GEMEENTE BOARNSTERHIM
9. Voorstel tot vaststelling van
wijziging van enkele
rechtspositieregelingen ten
behoeve van het personeel in
dienst van de gemeente
Boarnsterhim.
Aan de gemeenteraad.
Grouw, 6 februari 1987.
De onlangs tot stand gekomen belangrijke wijzigingen van de Algemene
Burgelijke Pensioenwet zijn aanleiding om een aantal aanpassingen
van de rechtspositieregelingen voor te stellen.
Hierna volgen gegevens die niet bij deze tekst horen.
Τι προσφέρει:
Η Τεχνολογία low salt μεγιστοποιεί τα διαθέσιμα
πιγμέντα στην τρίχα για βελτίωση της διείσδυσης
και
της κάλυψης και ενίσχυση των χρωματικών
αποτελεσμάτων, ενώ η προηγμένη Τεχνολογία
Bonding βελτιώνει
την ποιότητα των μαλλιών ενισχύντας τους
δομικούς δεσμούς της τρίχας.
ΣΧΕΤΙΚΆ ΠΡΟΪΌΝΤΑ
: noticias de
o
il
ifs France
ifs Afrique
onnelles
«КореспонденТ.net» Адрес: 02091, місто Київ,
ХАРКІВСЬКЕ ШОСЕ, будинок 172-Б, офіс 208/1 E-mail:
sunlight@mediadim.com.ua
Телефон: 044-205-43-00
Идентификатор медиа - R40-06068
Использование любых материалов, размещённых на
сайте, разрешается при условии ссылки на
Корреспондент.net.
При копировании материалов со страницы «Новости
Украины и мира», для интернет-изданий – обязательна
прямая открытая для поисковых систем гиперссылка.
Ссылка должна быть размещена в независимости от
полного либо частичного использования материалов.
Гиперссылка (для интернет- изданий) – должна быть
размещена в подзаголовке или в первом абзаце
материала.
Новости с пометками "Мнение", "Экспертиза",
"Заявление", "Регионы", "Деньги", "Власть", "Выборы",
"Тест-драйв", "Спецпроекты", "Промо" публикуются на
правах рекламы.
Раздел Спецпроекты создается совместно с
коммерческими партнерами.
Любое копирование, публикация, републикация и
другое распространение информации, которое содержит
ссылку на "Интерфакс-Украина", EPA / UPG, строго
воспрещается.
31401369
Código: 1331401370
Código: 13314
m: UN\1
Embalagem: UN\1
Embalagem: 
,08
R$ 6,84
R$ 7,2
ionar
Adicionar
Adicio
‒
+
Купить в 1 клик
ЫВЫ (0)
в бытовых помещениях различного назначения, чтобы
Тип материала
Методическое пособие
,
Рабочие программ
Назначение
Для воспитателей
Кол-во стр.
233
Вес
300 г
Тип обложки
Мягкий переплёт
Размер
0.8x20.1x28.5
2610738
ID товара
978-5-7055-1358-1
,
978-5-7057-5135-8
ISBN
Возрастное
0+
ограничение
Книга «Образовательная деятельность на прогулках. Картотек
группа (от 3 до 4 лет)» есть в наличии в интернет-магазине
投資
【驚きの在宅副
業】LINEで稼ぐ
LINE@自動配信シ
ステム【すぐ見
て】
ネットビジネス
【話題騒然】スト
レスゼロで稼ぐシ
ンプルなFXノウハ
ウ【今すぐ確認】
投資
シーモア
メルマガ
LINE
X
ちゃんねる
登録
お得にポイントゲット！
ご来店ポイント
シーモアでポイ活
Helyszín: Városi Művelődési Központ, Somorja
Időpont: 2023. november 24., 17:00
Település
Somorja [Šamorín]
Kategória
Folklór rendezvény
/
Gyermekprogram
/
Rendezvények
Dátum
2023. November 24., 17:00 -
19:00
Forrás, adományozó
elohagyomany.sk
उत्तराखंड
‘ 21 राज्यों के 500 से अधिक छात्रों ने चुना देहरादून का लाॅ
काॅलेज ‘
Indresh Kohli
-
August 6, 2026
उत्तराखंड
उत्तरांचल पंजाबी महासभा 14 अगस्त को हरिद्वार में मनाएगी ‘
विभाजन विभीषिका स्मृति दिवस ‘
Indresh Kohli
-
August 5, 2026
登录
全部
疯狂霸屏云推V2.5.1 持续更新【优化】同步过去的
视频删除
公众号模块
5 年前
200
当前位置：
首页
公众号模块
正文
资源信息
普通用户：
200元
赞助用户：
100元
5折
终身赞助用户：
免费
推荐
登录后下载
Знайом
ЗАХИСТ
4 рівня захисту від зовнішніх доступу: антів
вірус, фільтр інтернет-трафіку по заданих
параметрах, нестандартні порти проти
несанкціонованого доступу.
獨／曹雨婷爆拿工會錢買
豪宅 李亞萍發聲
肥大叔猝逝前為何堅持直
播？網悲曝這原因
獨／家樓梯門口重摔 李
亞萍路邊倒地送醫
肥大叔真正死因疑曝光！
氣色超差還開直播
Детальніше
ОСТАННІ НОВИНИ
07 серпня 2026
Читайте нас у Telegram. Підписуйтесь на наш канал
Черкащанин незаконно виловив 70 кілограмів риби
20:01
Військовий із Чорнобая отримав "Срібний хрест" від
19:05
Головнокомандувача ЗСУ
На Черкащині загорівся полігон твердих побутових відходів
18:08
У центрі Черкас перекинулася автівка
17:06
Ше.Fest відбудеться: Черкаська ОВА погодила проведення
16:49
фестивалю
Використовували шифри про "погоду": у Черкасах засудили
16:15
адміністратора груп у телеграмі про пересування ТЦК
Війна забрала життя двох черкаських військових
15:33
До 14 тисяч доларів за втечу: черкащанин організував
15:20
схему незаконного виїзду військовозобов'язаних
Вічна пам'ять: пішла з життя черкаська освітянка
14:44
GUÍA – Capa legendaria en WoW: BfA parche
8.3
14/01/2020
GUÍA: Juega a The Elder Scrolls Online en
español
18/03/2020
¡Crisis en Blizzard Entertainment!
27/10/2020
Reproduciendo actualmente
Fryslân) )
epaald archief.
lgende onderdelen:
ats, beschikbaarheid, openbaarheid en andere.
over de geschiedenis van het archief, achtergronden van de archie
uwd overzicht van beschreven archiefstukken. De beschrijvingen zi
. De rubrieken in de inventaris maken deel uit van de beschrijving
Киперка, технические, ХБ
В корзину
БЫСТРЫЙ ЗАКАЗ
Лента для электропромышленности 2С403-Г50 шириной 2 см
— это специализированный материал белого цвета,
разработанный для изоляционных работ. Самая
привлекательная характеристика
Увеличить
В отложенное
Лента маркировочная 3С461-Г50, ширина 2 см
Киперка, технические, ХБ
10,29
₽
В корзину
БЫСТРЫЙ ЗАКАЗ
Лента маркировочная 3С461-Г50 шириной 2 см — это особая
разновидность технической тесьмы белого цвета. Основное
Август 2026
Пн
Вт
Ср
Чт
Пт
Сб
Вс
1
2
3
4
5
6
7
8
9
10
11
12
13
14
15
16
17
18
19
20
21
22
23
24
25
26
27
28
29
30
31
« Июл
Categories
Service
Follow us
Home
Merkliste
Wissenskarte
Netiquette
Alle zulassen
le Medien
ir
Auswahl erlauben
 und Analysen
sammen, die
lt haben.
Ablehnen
Tevens is van de
gelegenheid gebruik gemaakt nog enkele andere wijzigingen voor te
stellen.
Algemeen Ambtenarenreglement.
Hoofdstuk D.
In het systeem van de Algemene Burgelijke Pensioenwet behoorden
allerlei eenmalige of niet-vaste inkomsten tot het ambtelijk inkomen
en deze konden dus bij ontslag wegens pensionering in het eindloon
tot uitdrukking komen en zo tot een onbedoeld hoger pensioen
aanleiding geven. Deze inkomsten, waaronder ook een vergoeding voor
niet genoten vakantiedagen, behoren na de wijziging van de
Pensioenwet niet meer tot het ambtelijk inkomen. Eén belemmering om
de niet verleende vakantiedagen bij ontslag te vergoeden is daarmee
weggenomen. Aangezien het steeds meer als onbillijk wordt ervaren
dat niet genoten vakantie bij ontslag zonder enige compensatie in
het niet verdwijnt, is er thans aanleiding voornoemde
vergoedingsregeling in te voeren. Daarbij moet bedacht worden dat
een niet onbelangrijk aantal gemeenten een dergelijke regeling al
kent. Ook in het Burgerlijk Wetboek komt een dergelijke regeling
reeds lang voor.
Anderzijds kan het aantal genoten vakantiedagen zeer hoog worden,
omdat het Algemeen Ambtenarenreglement niet de mogelijkheid kent om
bij langdurige ziekte de vakantie naar evenredigheid te verminderen.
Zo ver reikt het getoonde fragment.